国王陛下は純潔乙女を独占愛で染め上げたい
男は、マリカのすぐ脇にしゃがんで、手燭を地面に置いた。
どうやらマリカは転んで怪我をしたらしく、顔も体も土まみれだ。
「ラウススさん?」
心配そうに自分に寄り添う男の顔を、マリカもまた、はっきりと覚えていた。
「どうして、こんなところに?」
マリカは体を起こしながら、周囲に気を配った。レアの兄は、釈放されて、故郷へ帰ったはずだ。
もしも、こんな夜に、神殿の周りをうろうろしていたことがばれれば、今度こそ罰を受けることになるだろう。
しかし、ラウススは、慌てることもなく、自分の後ろにある荷車と、神殿の入り口に積み上げた荷物を顎で指した。
「ほら、あれだよ」
「あれは・・注文した塩や油?」
ラウススが指す先は、商人が荷を置くために指定された場所で、その前に整然と包みが並べられている。

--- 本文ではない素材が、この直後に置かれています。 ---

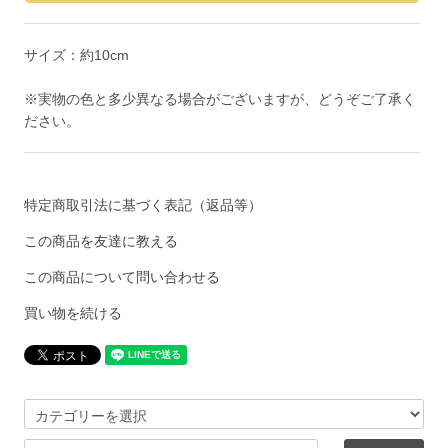
サイズ：約10cm
※実物の色と多少異なる場合がございますが、どうぞご了承く
ださい。
特定商取引法に基づく表記（返品等）
この商品を友達に教える
この商品について問い合わせる
買い物を続ける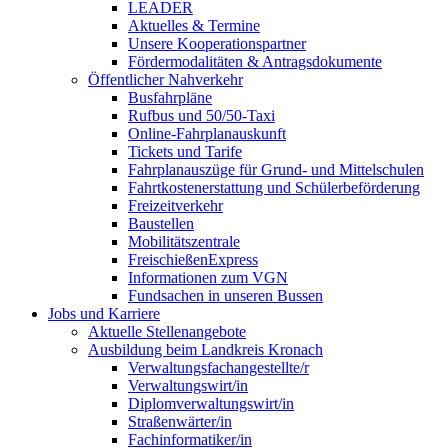
LEADER
Aktuelles & Termine
Unsere Kooperationspartner
Fördermodalitäten & Antragsdokumente
Öffentlicher Nahverkehr
Busfahrpläne
Rufbus und 50/50-Taxi
Online-Fahrplanauskunft
Tickets und Tarife
Fahrplanauszüge für Grund- und Mittelschulen
Fahrtkostenerstattung und Schülerbeförderung
Freizeitverkehr
Baustellen
Mobilitätszentrale
FreischießenExpress
Informationen zum VGN
Fundsachen in unseren Bussen
Jobs und Karriere
Aktuelle Stellenangebote
Ausbildung beim Landkreis Kronach
Verwaltungsfachangestellte/r
Verwaltungswirt/in
Diplomverwaltungswirt/in
Straßenwärter/in
Fachinformatiker/in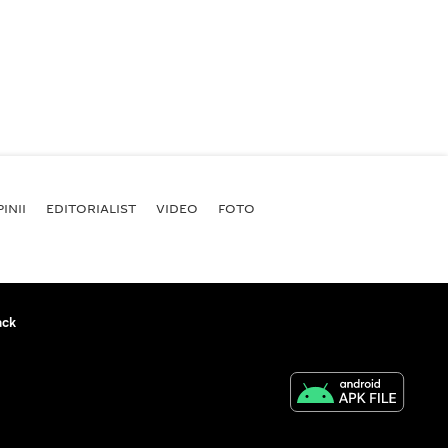
INII
EDITORIALIST
VIDEO
FOTO
ack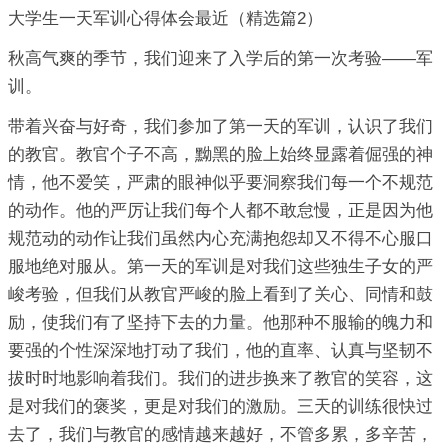
大学生一天军训心得体会最近（精选篇2）
秋高气爽的季节，我们迎来了入学后的第一次考验——军
训。
带着兴奋与好奇，我们参加了第一天的军训，认识了我们
的教官。教官个子不高，黝黑的脸上始终显露着倔强的神
情，他不爱笑，严肃的眼神似乎要洞察我们每一个不规范
的动作。他的严厉让我们每个人都不敢怠慢，正是因为他
规范动的动作让我们虽然内心充满抱怨却又不得不心服口
服地绝对服从。第一天的军训是对我们这些独生子女的严
峻考验，但我们从教官严峻的脸上看到了关心、同情和鼓
励，使我们有了坚持下去的力量。他那种不服输的魄力和
要强的个性深深地打动了我们，他的直率、认真与坚韧不
拔时时地影响着我们。我们的进步换来了教官的笑容，这
是对我们的褒奖，更是对我们的激励。三天的训练很快过
去了，我们与教官的感情越来越好，不管多累，多辛苦，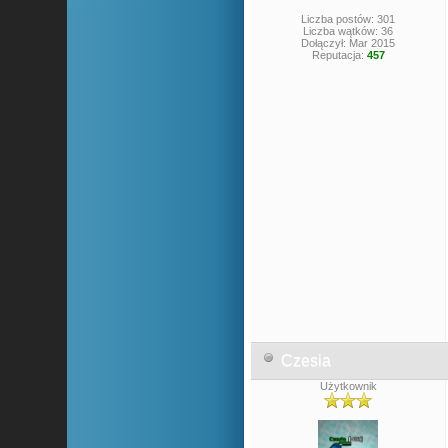
Liczba postów: 301
Liczba wątków: 36
Dołączył: Mar 2015
Reputacja:
457
Czesia
Użytkownik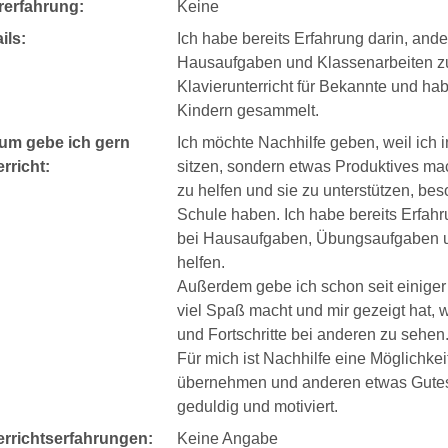
rerfahrung:
Keine
ils:
Ich habe bereits Erfahrung darin, ande
Hausaufgaben und Klassenarbeiten zu
Klavierunterricht für Bekannte und h
Kindern gesammelt.
um gebe ich gern
Ich möchte Nachhilfe geben, weil ich 
rricht:
sitzen, sondern etwas Produktives m
zu helfen und sie zu unterstützen, be
Schule haben. Ich habe bereits Erfah
bei Hausaufgaben, Übungsaufgaben un
helfen.
Außerdem gebe ich schon seit einiger Z
viel Spaß macht und mir gezeigt hat, 
und Fortschritte bei anderen zu sehen
Für mich ist Nachhilfe eine Möglichkei
übernehmen und anderen etwas Gutes z
geduldig und motiviert.
errichtserfahrungen:
Keine Angabe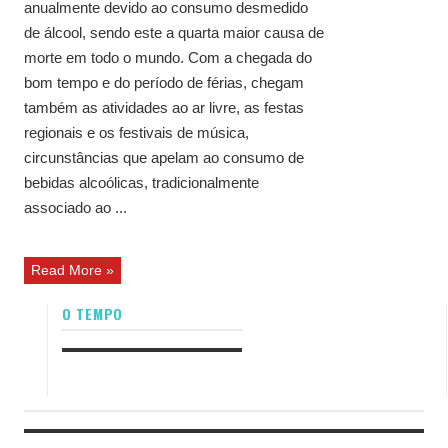
anualmente devido ao consumo desmedido
de álcool, sendo este a quarta maior causa de
morte em todo o mundo. Com a chegada do
bom tempo e do período de férias, chegam
também as atividades ao ar livre, as festas
regionais e os festivais de música,
circunstâncias que apelam ao consumo de
bebidas alcoólicas, tradicionalmente
associado ao ...
Read More »
O TEMPO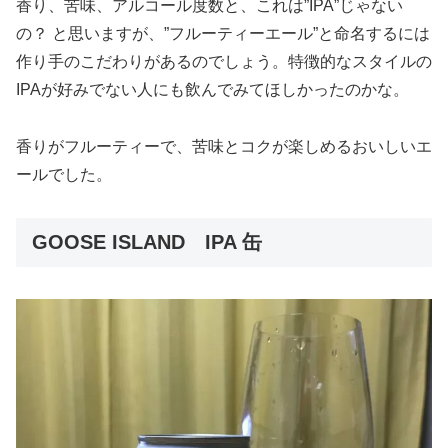
香り、苦味、アルコール度数と、これは”IPA”じゃない
の？ と思いますが、”フルーティーエール”と命名するには
作り手のこだわりがあるのでしょう。特徴的なスタイルの
IPAが好みでない人にも飲んでみてほしかったのかな。
香りがフルーティーで、苦味とコクが楽しめるおいしいエ
ールでした。
GOOSE ISLAND IPA 缶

その時々に神殿で必要なものは、長年神殿に品物を納めてきた商人が注文を受け、配送をしていた。
ウェスタの巫女たちと会うことを避けるために、一般の通路とは別の入り口が設けてあり、
そこに荷物だけを並べておいて、翌朝それを巫女見習いが回収するような仕組みになっている。
どうやらラウススは、その品を配送してきたようだった。